Marie-Andrée Luherne met en garde : « Attention à ne pas prendre trop de responsabilités, trop vite, si c’est pour se laisser submerger. » Il faut adapter l’organisation sur l’exploitation, nécessairement perturbée, concilier divers temps de vie et pouvoir partir tranquille de la ferme, sans quoi « on ne sera pas bien dans les missions qu’on a à mener ». Valérie et Marie-Andrée s’appuient sur leur(s) associé(s), et aussi un salarié pour la première, de même que Morgane qui a également embauché un apprenti. Tous sont « compétents », elles peuvent être « sereines ».

Se mettre dans de bonnes conditions

Seule sur sa structure de 90 ha, dont 80 ha d’herbe, et une quarantaine de vaches laitières en Loire-Atlantique, la jeune productrice compte par ailleurs sur des bénévoles, en particulier l’entraide entre voisins. Toutes les trois sont unanimes : le soutien des proches et du conjoint principalement est essentiel. Outre les absences et le temps consacré, ce dernier doit aussi accepter de « ne pas être, lui, sur le devant de la scène », fait remarquer Valérie qui élève 80 vaches laitières (près d’un million de litres par an) en Loire-Atlantique également, et pour qui il est question également de timing : cela devient plus facile quand les enfants grandissent.

« Qu’ils soient en bas âge freine plus les femmes que les hommes », observe Marie-Andrée, à la tête d’un troupeau laitier de 145 vaches, montée à l’échelon national une fois que les siens ont été plus grands. Elle revient sur un chiffre éloquent : les femmes effectuent encore deux fois plus de tâches domestiques que les hommes et en agricole, trois fois plus ! Et sur une autre donnée chiffrée : seules 16 % des éleveuses laitières ont moins de 40 ans. « Mon rôle est d’amener le plus de jeunes possibles vers la production laitière, de femmes entre autres, sans elles, impossible de faire face au choc démographique et au déficit d’attractivité. »

« Ne pas en arriver à une loi sur la mixité »

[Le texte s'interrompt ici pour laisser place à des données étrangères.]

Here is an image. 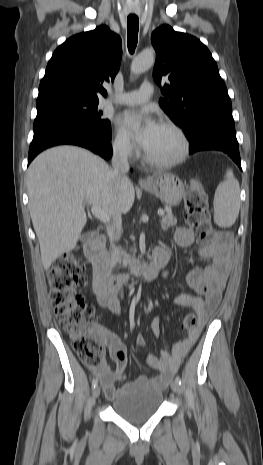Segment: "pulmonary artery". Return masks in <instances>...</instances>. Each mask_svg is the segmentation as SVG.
<instances>
[{
  "instance_id": "pulmonary-artery-1",
  "label": "pulmonary artery",
  "mask_w": 263,
  "mask_h": 465,
  "mask_svg": "<svg viewBox=\"0 0 263 465\" xmlns=\"http://www.w3.org/2000/svg\"><path fill=\"white\" fill-rule=\"evenodd\" d=\"M153 92V84L144 82L138 90L112 96L109 102L121 105H138L146 102L152 96Z\"/></svg>"
}]
</instances>
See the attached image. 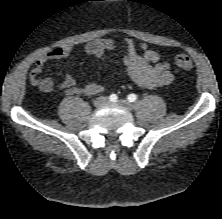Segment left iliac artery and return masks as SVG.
<instances>
[{
    "label": "left iliac artery",
    "instance_id": "obj_1",
    "mask_svg": "<svg viewBox=\"0 0 222 219\" xmlns=\"http://www.w3.org/2000/svg\"><path fill=\"white\" fill-rule=\"evenodd\" d=\"M127 99H128L129 102H134V101L137 100V95L130 94V95H128Z\"/></svg>",
    "mask_w": 222,
    "mask_h": 219
}]
</instances>
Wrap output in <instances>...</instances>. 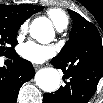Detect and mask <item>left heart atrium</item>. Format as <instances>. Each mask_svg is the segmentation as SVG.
<instances>
[{
    "instance_id": "obj_1",
    "label": "left heart atrium",
    "mask_w": 103,
    "mask_h": 103,
    "mask_svg": "<svg viewBox=\"0 0 103 103\" xmlns=\"http://www.w3.org/2000/svg\"><path fill=\"white\" fill-rule=\"evenodd\" d=\"M19 54L30 62L42 63L54 55V48L33 41H28L20 46Z\"/></svg>"
}]
</instances>
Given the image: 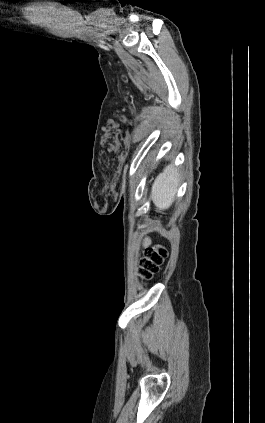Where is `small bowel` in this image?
Wrapping results in <instances>:
<instances>
[{
	"instance_id": "small-bowel-1",
	"label": "small bowel",
	"mask_w": 265,
	"mask_h": 423,
	"mask_svg": "<svg viewBox=\"0 0 265 423\" xmlns=\"http://www.w3.org/2000/svg\"><path fill=\"white\" fill-rule=\"evenodd\" d=\"M146 244L148 245V244H150V239H147L146 240Z\"/></svg>"
}]
</instances>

Puis les accompagner à la prise de responsabilités. « Comment leur donner un coup de pouce ? », intervient Anne Dumonnet-Leca. « Aux organisations agricoles de fixer des objectifs pour commencer à avancer, répond Valérie Garcia. Et ne pas se voir imposer en agriculture la même loi sur la mixité que pour les partis politiques aux élections municipales, régionales, sénatoriales et européennes. » « 25 % de cheffes d’exploitation : le niveau de représentation doit être le même dans les organes professionnels », estiment les trois éleveuses.

Autrement dit par Marie-Andrée Luherne : « Se fixer un cap et tout mettre en œuvre pour l’atteindre, car les évolutions ne viendront pas toutes seules On parle quand même d’un changement profond de mentalité. » Elle suggère de « médiatiser des figures emblématiques pour donner l’exemple, montrer qu’elles ont réussi et donner envie de faire pareil ». Pourquoi pas du marrainage ou du mentorat ? Et modifier quelques petits trucs en termes d’organisation, des réunions par exemple ?

Elle cite enfin les groupes féminins auxquels les agricultrices osent davantage participer, où elles s’expriment plus facilement et viennent chercher du réconfort. « On ressort regonflées à bloc. » Un excellent tremplin dont il faut cependant sortir. De même que des exploitations. « Ce n’est pas parce qu’on y a fait de la place aux femmes qu’il faut s’y enfermer », conclut Valérie Garcia.